Assassin’s Creed III is primarily made up of woodland settings teeming with animals and the remaster has done well to bring an even stronger sense of allure to these environments. Enhanced visuals featuring physics-based lighting and native 4K resolution scaling provide glorious immersive locations to explore that better reflect the graphical progress made across the series since III’s original release. Even character models have seen an overhaul. Although this revamp doesn't scratch the visual fidelity of Odyssey, it does well to showcase Assassin’s Creed III in a far more flattering light.
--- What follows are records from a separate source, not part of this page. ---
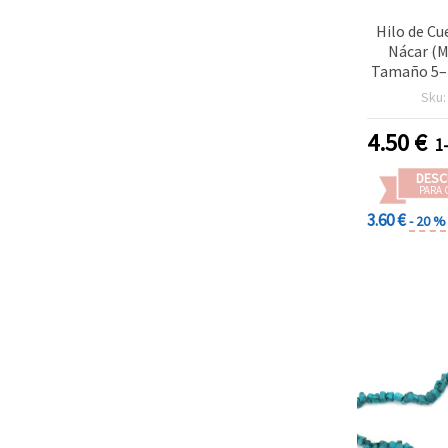
Hilo de Cu
Nácar (M
Tamaño 5–
±82 cm –
Sku
Bisutería
Manua
4.50
€
1
Decoraci
DESC
PARA 
3.60 €
- 20 %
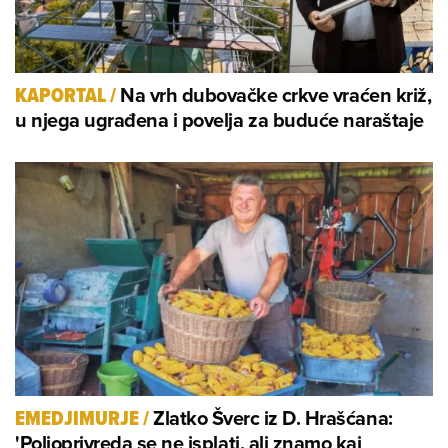
Na vrh dubovačke crkve vraćen križ,
KAPORTAL
/
u njega ugrađena i povelja za buduće naraštaje
Zlatko Šverc iz D. Hrašćana:
EMEDJIMURJE
/
'Poljoprivreda se ne isplati, ali znamo kaj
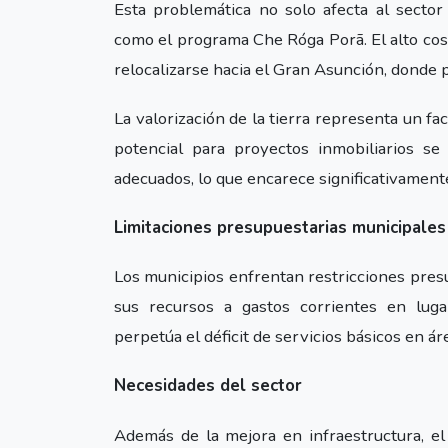
Esta problemática no solo afecta al sector
como el programa Che Róga Porã. El alto cos
relocalizarse hacia el Gran Asunción, donde p
La valorización de la tierra representa un fac
potencial para proyectos inmobiliarios se
adecuados, lo que encarece significativamente
Limitaciones presupuestarias municipales
Los municipios enfrentan restricciones pres
sus recursos a gastos corrientes en lugar
perpetúa el déficit de servicios básicos en ár
Necesidades del sector
Además de la mejora en infraestructura, el s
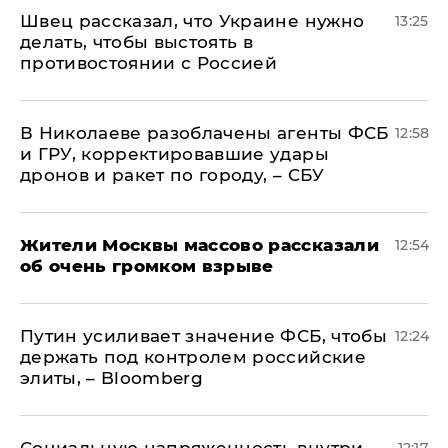
Швец рассказал, что Украине нужно
13:25
делать, чтобы выстоять в
противостоянии с Россией
В Николаеве разоблачены агенты ФСБ
12:58
и ГРУ, корректировавшие удары
дронов и ракет по городу, – СБУ
Жители Москвы массово рассказали
12:54
об очень громком взрыве
Путин усиливает значение ФСБ, чтобы
12:24
держать под контролем российские
элиты, – Bloomberg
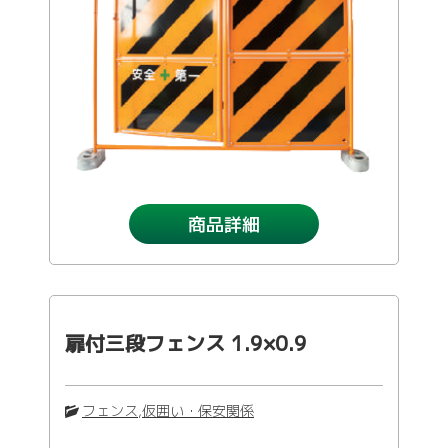
商品詳細
扉付三段フェンス 1.9×0.9
フェンス
,
仮囲い・保安関係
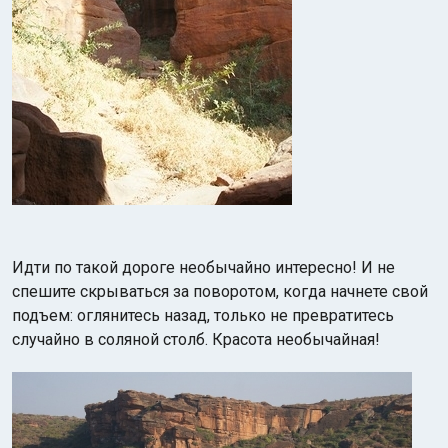
Идти по такой дороге необычайно интересно! И не
спешите скрываться за поворотом, когда начнете свой
подъем: оглянитесь назад, только не превратитесь
случайно в соляной столб. Красота необычайная!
The game's more expansive settings offer shed loads more to do. Hunting is very much at the forefront of the gameplay, allowing players challenging and rewarding ways to earn money. Homestead missions are another way to earn consistent income whilst acting as it’s own little soap opera of missions between residents in the region of Connor’s HQ. Naval missions are also available, meaning all in all there’s quite the assortment of ways to break up the story missions and acquire ample means to beef up your arsenal, all of which are wonderfully versatile and easy to enjoy even now. Of course this all highlights a point in which the franchise was in a sort of limbo, a precursor to the transition to the open-world RPG take we are well acquainted with now. Even so, it’s hard not to applaud the relevant steps Assassin's Creed III took to raise the bar for the franchise way back when.
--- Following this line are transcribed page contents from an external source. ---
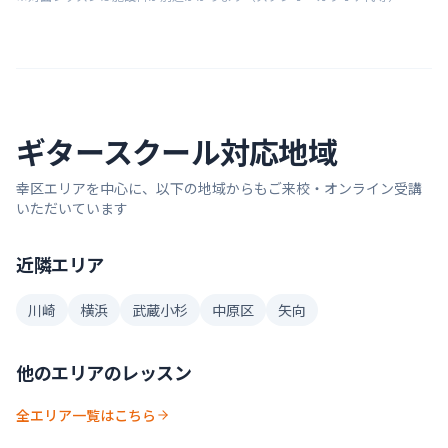
ギター
スクール対応地域
幸区
エリアを中心に、以下の地域からもご来校・オンライン受講
いただいています
近隣エリア
川崎
横浜
武蔵小杉
中原区
矢向
他のエリアのレッスン
全エリア一覧はこちら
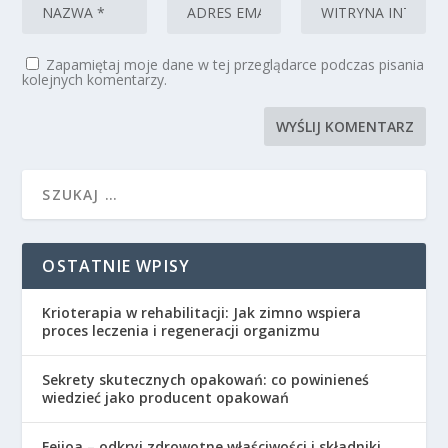
Zapamiętaj moje dane w tej przeglądarce podczas pisania
kolejnych komentarzy.
OSTATNIE WPISY
Krioterapia w rehabilitacji: Jak zimno wspiera
proces leczenia i regeneracji organizmu
Sekrety skutecznych opakowań: co powinieneś
wiedzieć jako producent opakowań
Feijoa – odkryj zdrowotne właściwości i składniki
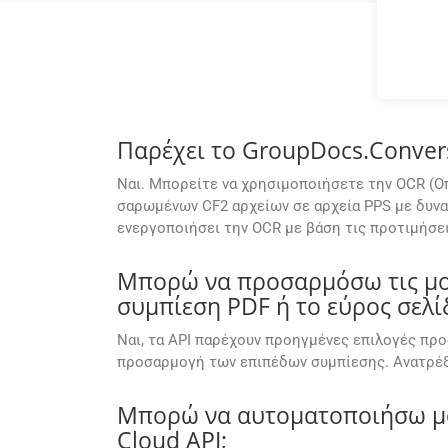
Παρέχει το GroupDocs.Conver
Ναι. Μπορείτε να χρησιμοποιήσετε την OCR (Ο
σαρωμένων CF2 αρχείων σε αρχεία PPS με δυνα
ενεργοποιήσει την OCR με βάση τις προτιμήσει
Μπορώ να προσαρμόσω τις μορ
συμπίεση PDF ή το εύρος σελί
Ναι, τα API παρέχουν προηγμένες επιλογές προ
προσαρμογή των επιπέδων συμπίεσης. Ανατρέξ
Μπορώ να αυτοματοποιήσω μα
Cloud API;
Backtracking to an old Assassin’s Creed title following the progression the series has made since is no easy task and III’s remaster has tried to best accommodate this evolution. Yes, it’s done more than address the graphical side of things, reworking and polishing mechanics such as the whistle, which can now be used from any hiding spot, and the ability to double assassinate which feels far more refined. Moreover, Connor may now freely aim with his ranged weapons much like in Rogue and Black Flag. Although this does not mirror the same fluidity of that showcased in the likes of Odyssey, it makes returning to this clunky forbear all the more tolerable. Even taking into account Assassin's Creed III's more confined combat, executing gruesome finishers with tomahawks has never felt so good.
It would appear the latest retread in the Assassin’s Creed franchise has learned from the underwhelming efforts of Rogue Remastered, which saw a graphical overhaul alongside little else. Assassin's Creed III Remastered brings far more to the table, seeing otherwise frustrating mechanics heavily tweaked and polished to make them less of an annoyance in the shadow cast by the likes of Origins and Odyssey. As much as this remaster can’t address the fundamental creases that the series re-imagining has worked so hard to iron out, it still retains its own sense of charm and is wonderfully reminiscent of the series' roots, paying great homage to the progress it’s made since. Although the series' RPG “reboot” may have served as a warm entry point for newcomers, the franchise still has some stories that are worth retelling. Assassin’s Creed III is one such story.